Last Saturday, we went to the track. It’s something I love to do though I seldom get the opportunity.
The racecourse is called Jarlsberg, though there’s no obvious connection with the cheese. Actually, we didn’t go to a race, but to a horse show. Young horses were being judged on their appearance, particularly their legs, and on their gaits.
This kind of thing is very important for breeders because the appraisal affects the value of the horse.
There were lots of different kinds of horse. The ones above and below are Welsh cobs. The lower one had her foal with her (they weren’t for sale).
She got very high marks. Here they are posing with their owner. They departed later in the space craft.
I saw several foals. These are curly horses; they are hypoallergenic.
And there were Shetland ponies no bigger than large dogs. The man in the bowler hat and carrying a riding crop was a judge.
A judge of horses, that is. I thought they were an unlikely-looking group, the judges. Quis custodiet ipsos custodes? well, they didn’t give a good overall impression. They had bad posture and gaits, their coats weren’t shiny, and I wasn’t enthusiastic about their legs. Some had put in no effort at all.
Oh, there’s a connection. Jarlsberg is the name of a herregård, originally named Sem, near Tønsberg. It’s the seat of one of Norway’s two grevskaper (or was so until the constitution of 1814 made away with the title). The racecourse is near the manor (and probably built on its land). The cheese is said to have been developed at the manor’s dairy by Swiss specialists. I have my doubts about that, and Wikipedia seems to support me. But still, since the cheese is named after the district and the district was named after the manor, and since the cheese was developed locally from Swiss models and the count probably brought Swiss-style dairy to the region, the relation is there.
I’ve rarely seen a Wikipedia article so full of [citation needed].
That’s interesting. It’s odd that the Jarlsbergers don’t make more of the name. They could have made the spaceship in the form of an enormous mouse eating a big blob of cheese. The holes could have been windows. I love Jarlsberg.

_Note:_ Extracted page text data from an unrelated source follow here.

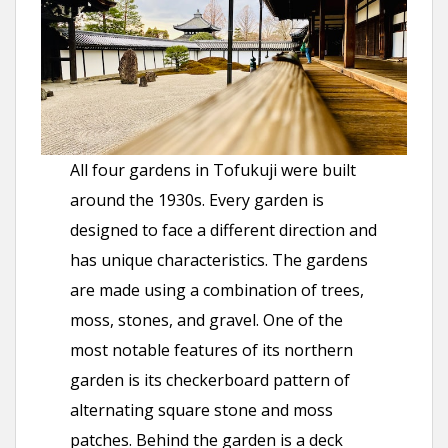
All four gardens in Tofukuji were built
around the 1930s. Every garden is
designed to face a different direction and
has unique characteristics. The gardens
are made using a combination of trees,
moss, stones, and gravel. One of the
most notable features of its northern
garden is its checkerboard pattern of
alternating square stone and moss
patches. Behind the garden is a deck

The largest producer of Jarlsberg today is the TINE BA factory… near Molde in western Norway
This just doesn’t work, in English.
I meant to write something like:
… since the modern cheese is named after an older cheese named after the district and the district was named after the manor, …
I’ve rarely seen a Wikipedia article so full of [citation needed].
Sloppy writing, it seems. The modern history is in the suggested “Further reading”.
I’ve recently read Dick Francis’s Slay Ride, which seems to happen in Norway. It is old, but has some interesting surmisals (?) about the Norwegian character some time ago; and horses as well. Do you know it?
You’re right about those judges :-) !
The man in the bowler should go to the races in BA and learn how to put on a stylish event.
I’m ordering Slay Ride, thanks for the tip, I’ve never read a Dick Francis.
I’d say he wants to look british…
Like a Soviet spy working at 10 Downing Street (he should have polished his shoes). If you go racing in England all the men wear these hats. The bowler man gets a gold rosette for effort, though.
jajaja, that’s exactly how he looks!
The gold rosette for him is fair enough, you’re right.
Is that Barney Curley a famous man?
(And thanks for the compliments to my clouds :-)
Those hats don’t fit! The judge’s hat looks a little too big for him, and Barney Curley’s hat looks too small, perched on the top of his long head. They badly need advice from our own Mr Hat.
I would think a top hat — or is that only for the Ascot?
Only for Ascot or The Derby (at Epsom).
I’d never heard of Barney Curley before I read that article. (He wins millions of pounds betting on horses and uses the money to educate children in Africa.) He looks a lot older than seventy and I agree that both of them need advice about their hat size. There’s a PG Wodehouse story about that, The Amazing Hat Mystery.
If you go racing in England all the men wear these hats.
I have a Borsalino that looks almost exactly like that (narrower hatband, though — is anyone familiar with the saying “as tight as Dick’s hatband”?). But it fits better.
Much cooler with a narrower hatband, I’d say. Actually what they wear is a brown trilby hat. The only thing I can think of that’s comparable to the men in trilby hats at the races in Britain & Ireland would be the men in hats you see in a synagogue. It’s as if the ceremony wouldn’t work without the hats.